Fig. 1 Architecture of HyperLoom

Basic terms

The basic elements of Loom’s programming model are: data object, task, and plan. A data object is an arbitrary data structure that can be serialized/deserialized. A task represents a computational unit that produces data objects. A plan is a set of interconnected tasks.

Tasks

A task is an object representing a computation together with its dependencies and a configuration. Each task has the following attributes:

  • Task inputs – task’s prerequisites (some other tasks)
  • Task type – the specification of the procedure that should be executed
  • Task policy – defines how should be the task scheduled
  • Configuration – a sequence of bytes that is interpreted according the task type
  • Resource constraints

By task execution, we mean executing a procedure according to task type, which takes data objects and configuration, and returns a new data object. The input data objects are obtained as a result of executing tasks defined in task inputs. Resource constraints serve to express that a task execution may need some specific hardware or number of processes.

Plan

Plan is a set of tasks. Plan has to form a finite asyclic directed multigraph where nodes are tasks and arcs express input dependencies between tasks. Plan execution is an execution of tasks according to the dependencies defined in the graph.

Note

  • We have formally restricted each task to return only a single data object as its result.

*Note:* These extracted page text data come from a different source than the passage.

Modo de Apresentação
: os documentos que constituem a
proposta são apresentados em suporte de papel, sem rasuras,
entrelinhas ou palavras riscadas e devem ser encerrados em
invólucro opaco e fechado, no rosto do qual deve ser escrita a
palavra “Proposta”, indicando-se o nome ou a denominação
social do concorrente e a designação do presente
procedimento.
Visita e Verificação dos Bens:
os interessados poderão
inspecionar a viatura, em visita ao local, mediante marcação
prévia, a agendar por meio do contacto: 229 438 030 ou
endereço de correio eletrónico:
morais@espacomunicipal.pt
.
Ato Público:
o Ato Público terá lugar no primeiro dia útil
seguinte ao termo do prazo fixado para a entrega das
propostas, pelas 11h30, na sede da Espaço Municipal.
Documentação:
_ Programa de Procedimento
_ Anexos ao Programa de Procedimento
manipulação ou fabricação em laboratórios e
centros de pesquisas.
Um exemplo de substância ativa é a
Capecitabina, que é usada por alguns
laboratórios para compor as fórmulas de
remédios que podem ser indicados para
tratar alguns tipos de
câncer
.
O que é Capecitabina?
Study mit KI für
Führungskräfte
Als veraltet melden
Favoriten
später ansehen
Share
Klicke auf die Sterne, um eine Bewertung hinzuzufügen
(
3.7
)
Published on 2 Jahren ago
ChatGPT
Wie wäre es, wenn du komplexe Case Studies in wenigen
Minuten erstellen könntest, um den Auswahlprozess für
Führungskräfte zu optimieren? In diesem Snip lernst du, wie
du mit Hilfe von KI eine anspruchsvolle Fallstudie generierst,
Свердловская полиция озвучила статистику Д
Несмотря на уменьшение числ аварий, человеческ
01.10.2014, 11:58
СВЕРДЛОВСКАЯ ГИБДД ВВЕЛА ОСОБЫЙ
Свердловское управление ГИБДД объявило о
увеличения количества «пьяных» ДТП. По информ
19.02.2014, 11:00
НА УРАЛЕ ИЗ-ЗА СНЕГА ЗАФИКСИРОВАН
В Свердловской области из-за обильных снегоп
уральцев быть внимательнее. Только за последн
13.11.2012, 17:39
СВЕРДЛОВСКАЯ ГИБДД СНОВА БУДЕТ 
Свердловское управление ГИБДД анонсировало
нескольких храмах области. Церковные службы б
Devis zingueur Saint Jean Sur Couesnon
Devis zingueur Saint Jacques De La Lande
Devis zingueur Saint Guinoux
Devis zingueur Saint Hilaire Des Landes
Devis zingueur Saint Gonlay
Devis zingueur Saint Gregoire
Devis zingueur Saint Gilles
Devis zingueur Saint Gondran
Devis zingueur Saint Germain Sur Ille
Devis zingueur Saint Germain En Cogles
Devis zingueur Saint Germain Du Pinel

However, a task can produce more results by returning an array of data objects.
  • Input data objects are always results of a previous tasks. To create a specific constant data object, there is a standard task (tasks.const in Python API) that takes no input and only creates a data object from its configuration.

Symbols

Customization and extendability are important concepts of HyperLoom. HyperLoom is designed to enable creating customized workers that providies new task types, data objects and resources. HyperLoom uses the concept of name spaces to avoid potential name clashes between different workers. Each type of data object, task type and resource type is identified by a symbol. Symbols are hierarchically organized and the slash character / is used as the separator of each level (e.g. loom/data/const). All built-in task types, data object types, and resource types always start with loom/ prefix. Other objects introduced in a a specialized worker should introduce its own prefix.

Data objects

Data objects are fundamental entities in HyperLoom. They represent values that serves as arguments and results of tasks. There are the following build-in basic types of data objects:

  • Plain object – An anonymous sequence of bytes without any additional interpretation by HyperLoom.
  • File – A handler to an external file on shared file system. From the user’s perspective, it behaves like a plain object; except when a data transfer between nodes occurs, only a path to the file is transferred.
  • Array – A sequence of arbitrary data objects
  • Index – A logical view over a D-Object data object with a list of positions. It is used to slice data according some positions (e.g. positions of the new-line character to extract lines). It behaves like an array without explicit storing of each entry.
  • PyObj – Contains an arbitrary Python object

We call objects that are able to provide a content as continous chunk of memory as D-Objects. Plain object and File object are D-Objects; Array, Index, and PyObj are not D-Objects.

Each data object

  • size – the number of bytes needed to store the object
  • length – the number of ‘inner pieces’. Length is zero when an object has no inner structure. Plain objects and files have always zero length; an array has length equal to number of lements in the array.

Note

size is an approximation. For a plain object, it is the length of data itself without any metada. The size of an array is a sum of sizes of elements. The size of PyObj is obtained by sys.getsizeof.